Cela suggère qu'une personne intelligente est capable de vaincre ses mauvaises inclinations et de ne pas se livrer à des excès grâce au plaisir plus grand qu'elle tire de la quête de la connaissance (de la spiritualité).

Chaque mitsva, de chaque juif, est très appréciée par Hachem

Parfois, le yétser ara vient et tente de dire à une personne qu'elle est sans valeur, et que toute son avoda et les actions qu'elle a accomplies au service du Créateur sont insignifiantes, tout cela parce qu'elle n'a pas servi Hashem avec amour et crainte, et qu'elle est souillée par les fautes ... tout cela est complètement faux.
Il est prouvé que chaque petite mitsva et chaque prière même brève, qu'une personne réalise pour le bien du Ciel, dans la mesure de ses capacités, atteint des sommets et a un impact énorme et merveilleux au Ciel ...

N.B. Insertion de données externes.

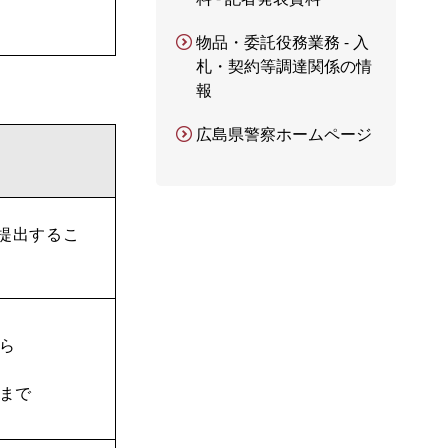
物品・委託役務業務 - 入
札・契約等調達関係の情
報
広島県警察ホームページ
に提出するこ
から
日まで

Si Hachem n'avait désiré que des individus exceptionnellement vertueux, il n'aurait pas retardé si longtemps le don de la Torah, la donnant plutôt à Avraham, Its'hak et Yaakov ... Mais Hachem n'a pas voulu cela et a préféré attendre qu'il y ait exactement 600 000 âmes juives pour leur donner la Torah avec joie et amour.
Chaque mitsva accomplie par les membres les plus bas [spirituellement parlant] du peuple juif soutient des centaines de milliers de mondes qui sont maintenus par cette seule mitsva.
[Béer Mayim 'Haïm - parachat Shoftim ]

Une personne devrait toujours s'engager dans la Torah et les mitsvot, même si ce n'est pas lichma, car en agissant ainsi, elle en viendra à le faire lichma.
[léolam yaassok adam béTorah oumitsvot af al pi chélo lichma, mito'h chélo lichma ba lichma - guémara Pessa'him 50b ]

-> Le rabbi de Loubavitch explique cette guémara comme suit : non seulement il est vrai qu'une personne finit par atteindre le stade de lichma, mais même au sein ("mito'h" signifiant "au sein" par opposition à "à partir de") du chélo lichma, il y a toujours un élément de lichma profondément ancré en chaque juif.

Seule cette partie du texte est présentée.